TRY IT | When a record contains an image, skip the image and retype the rest of that record exactly.

Data extracted from a collection
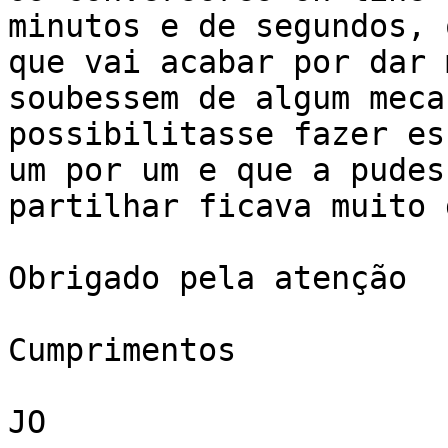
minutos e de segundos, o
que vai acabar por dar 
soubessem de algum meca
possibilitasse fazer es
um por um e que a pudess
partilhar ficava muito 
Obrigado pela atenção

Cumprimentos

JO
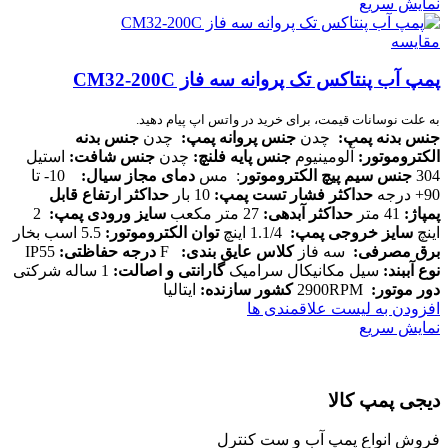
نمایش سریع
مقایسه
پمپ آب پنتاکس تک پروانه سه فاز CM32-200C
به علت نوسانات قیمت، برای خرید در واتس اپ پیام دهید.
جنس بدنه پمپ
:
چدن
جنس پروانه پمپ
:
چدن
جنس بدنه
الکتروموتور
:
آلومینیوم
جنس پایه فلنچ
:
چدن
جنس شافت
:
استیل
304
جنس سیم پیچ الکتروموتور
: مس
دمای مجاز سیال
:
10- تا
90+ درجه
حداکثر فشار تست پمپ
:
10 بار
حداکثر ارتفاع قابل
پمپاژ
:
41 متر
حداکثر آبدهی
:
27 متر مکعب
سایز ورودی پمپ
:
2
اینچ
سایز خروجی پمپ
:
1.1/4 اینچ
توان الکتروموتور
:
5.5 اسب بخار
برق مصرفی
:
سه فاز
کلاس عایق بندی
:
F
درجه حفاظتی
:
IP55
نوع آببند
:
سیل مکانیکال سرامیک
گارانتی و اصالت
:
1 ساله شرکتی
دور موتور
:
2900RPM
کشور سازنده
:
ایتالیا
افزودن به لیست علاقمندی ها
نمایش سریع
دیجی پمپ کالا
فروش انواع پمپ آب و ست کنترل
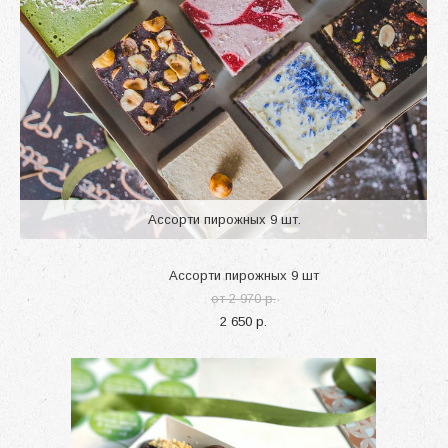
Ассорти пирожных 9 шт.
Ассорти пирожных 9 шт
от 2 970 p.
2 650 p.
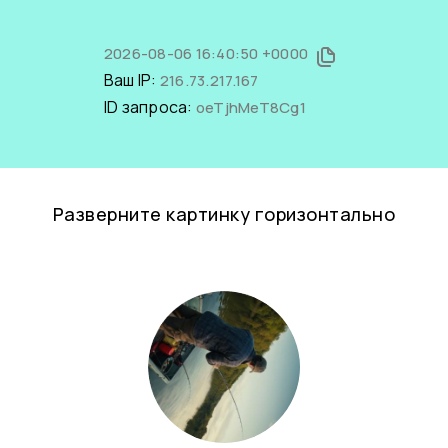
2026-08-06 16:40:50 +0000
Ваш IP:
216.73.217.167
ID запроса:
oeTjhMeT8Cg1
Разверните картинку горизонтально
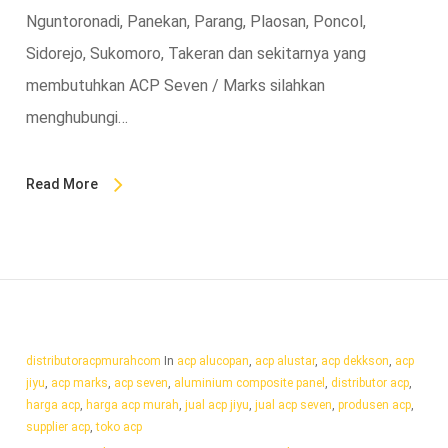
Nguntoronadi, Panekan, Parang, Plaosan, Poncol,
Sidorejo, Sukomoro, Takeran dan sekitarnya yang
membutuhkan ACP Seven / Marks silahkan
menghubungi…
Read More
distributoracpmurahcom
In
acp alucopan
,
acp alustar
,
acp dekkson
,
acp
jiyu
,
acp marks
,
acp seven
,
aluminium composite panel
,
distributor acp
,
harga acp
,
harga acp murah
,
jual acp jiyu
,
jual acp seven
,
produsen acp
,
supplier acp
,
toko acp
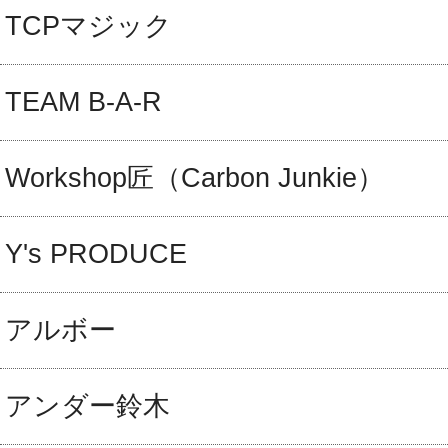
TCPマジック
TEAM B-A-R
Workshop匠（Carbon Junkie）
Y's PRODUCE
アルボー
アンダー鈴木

SOLUTION FOR THIS PROBLEM |
minutos e de segundos, o
que vai acabar por dar 
soubessem de algum meca
possibilitasse fazer es
um por um e que a pudess
partilhar ficava muito 
Obrigado pela atenção

Cumprimentos

JO
نمایش سریع
مقایسه
پمپ آب پنتاکس تک پروانه سه فاز CM32-200C
به علت نوسانات قیمت، برای خرید در واتس اپ پیام دهید.
جنس بدنه پمپ
:
چدن
جنس پروانه پمپ
:
چدن
جنس بدنه
الکتروموتور
:
آلومینیوم
جنس پایه فلنچ
:
چدن
جنس شافت
:
استیل
304
جنس سیم پیچ الکتروموتور
: مس
دمای مجاز سیال
:
10- تا
90+ درجه
حداکثر فشار تست پمپ
:
10 بار
حداکثر ارتفاع قابل
پمپاژ
:
41 متر
حداکثر آبدهی
:
27 متر مکعب
سایز ورودی پمپ
:
2
اینچ
سایز خروجی پمپ
:
1.1/4 اینچ
توان الکتروموتور
:
5.5 اسب بخار
برق مصرفی
:
سه فاز
کلاس عایق بندی
:
F
درجه حفاظتی
:
IP55
نوع آببند
:
سیل مکانیکال سرامیک
گارانتی و اصالت
:
1 ساله شرکتی
دور موتور
:
2900RPM
کشور سازنده
:
ایتالیا
افزودن به لیست علاقمندی ها
نمایش سریع
دیجی پمپ کالا
فروش انواع پمپ آب و ست کنترل
Ассорти пирожных 9 шт.
Ассорти пирожных 9 шт
от 2 970 p.
2 650 p.
2026-08-06 16:40:50 +0000
Ваш IP:
216.73.217.167
ID запроса:
oeTjhMeT8Cg1
Разверните картинку горизонтально
Nguntoronadi, Panekan, Parang, Plaosan, Poncol,
Sidorejo, Sukomoro, Takeran dan sekitarnya yang
membutuhkan ACP Seven / Marks silahkan
menghubungi…
Read More
distributoracpmurahcom
In
acp alucopan
,
acp alustar
,
acp dekkson
,
acp
jiyu
,
acp marks
,
acp seven
,
aluminium composite panel
,
distributor acp
,
harga acp
,
harga acp murah
,
jual acp jiyu
,
jual acp seven
,
produsen acp
,
supplier acp
,
toko acp
TCPマジック
TEAM B-A-R
Workshop匠（Carbon Junkie）
Y's PRODUCE
アルボー
アンダー鈴木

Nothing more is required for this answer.